## Exercise
Go through the data below and gather each line containing "legend".

## Bounding box prediction data
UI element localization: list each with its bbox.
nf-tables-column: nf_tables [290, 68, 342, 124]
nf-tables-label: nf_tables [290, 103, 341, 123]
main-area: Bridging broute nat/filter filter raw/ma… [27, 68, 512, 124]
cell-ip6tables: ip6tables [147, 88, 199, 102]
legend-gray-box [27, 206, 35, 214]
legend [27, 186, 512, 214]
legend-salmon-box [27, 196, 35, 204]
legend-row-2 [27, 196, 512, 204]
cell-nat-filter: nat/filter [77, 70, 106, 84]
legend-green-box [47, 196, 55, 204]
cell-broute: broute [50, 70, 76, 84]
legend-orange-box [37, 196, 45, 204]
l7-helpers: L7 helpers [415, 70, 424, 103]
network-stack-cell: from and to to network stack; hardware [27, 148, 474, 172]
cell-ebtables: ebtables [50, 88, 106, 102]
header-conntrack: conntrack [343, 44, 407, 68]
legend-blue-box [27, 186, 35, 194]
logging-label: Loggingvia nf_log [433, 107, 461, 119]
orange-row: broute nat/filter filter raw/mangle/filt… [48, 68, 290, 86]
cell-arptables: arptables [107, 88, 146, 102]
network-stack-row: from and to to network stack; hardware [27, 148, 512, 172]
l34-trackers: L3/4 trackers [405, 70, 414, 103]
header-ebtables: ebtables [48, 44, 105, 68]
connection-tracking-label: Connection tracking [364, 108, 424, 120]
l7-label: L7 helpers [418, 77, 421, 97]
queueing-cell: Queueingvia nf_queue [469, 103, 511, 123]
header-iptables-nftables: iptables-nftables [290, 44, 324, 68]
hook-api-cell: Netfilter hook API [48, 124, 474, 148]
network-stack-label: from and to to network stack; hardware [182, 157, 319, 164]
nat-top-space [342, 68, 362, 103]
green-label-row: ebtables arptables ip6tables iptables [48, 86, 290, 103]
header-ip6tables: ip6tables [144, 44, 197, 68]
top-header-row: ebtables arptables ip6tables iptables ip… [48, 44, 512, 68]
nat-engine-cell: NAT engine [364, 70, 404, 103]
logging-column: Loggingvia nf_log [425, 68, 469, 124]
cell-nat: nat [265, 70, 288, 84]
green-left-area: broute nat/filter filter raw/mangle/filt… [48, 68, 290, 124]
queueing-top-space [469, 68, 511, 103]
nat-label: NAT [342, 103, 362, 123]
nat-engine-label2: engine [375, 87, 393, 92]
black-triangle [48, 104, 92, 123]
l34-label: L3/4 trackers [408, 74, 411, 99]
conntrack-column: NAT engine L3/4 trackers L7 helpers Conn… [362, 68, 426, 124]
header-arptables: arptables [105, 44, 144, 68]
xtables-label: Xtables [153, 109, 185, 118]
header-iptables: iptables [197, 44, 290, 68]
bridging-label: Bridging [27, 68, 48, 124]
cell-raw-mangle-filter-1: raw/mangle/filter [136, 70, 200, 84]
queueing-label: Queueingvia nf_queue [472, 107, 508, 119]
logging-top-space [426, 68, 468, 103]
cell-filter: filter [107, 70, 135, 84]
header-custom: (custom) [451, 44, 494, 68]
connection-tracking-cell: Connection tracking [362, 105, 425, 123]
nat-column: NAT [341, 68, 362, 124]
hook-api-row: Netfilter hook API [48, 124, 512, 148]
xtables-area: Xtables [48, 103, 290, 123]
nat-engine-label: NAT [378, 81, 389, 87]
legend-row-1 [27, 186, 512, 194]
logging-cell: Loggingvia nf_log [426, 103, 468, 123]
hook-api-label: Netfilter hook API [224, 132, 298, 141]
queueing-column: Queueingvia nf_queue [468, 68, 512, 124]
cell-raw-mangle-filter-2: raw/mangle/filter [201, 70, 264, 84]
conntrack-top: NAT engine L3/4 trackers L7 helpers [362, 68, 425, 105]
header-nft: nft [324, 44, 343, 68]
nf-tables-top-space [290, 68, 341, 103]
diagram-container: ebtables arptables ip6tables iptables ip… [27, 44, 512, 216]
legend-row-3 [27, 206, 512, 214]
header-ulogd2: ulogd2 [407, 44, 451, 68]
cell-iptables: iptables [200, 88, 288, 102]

## Output for this exercise
legend-gray-box [27, 206, 35, 214]
legend [27, 186, 512, 214]
legend-salmon-box [27, 196, 35, 204]
legend-row-2 [27, 196, 512, 204]
legend-green-box [47, 196, 55, 204]
legend-orange-box [37, 196, 45, 204]
legend-blue-box [27, 186, 35, 194]
legend-row-1 [27, 186, 512, 194]
legend-row-3 [27, 206, 512, 214]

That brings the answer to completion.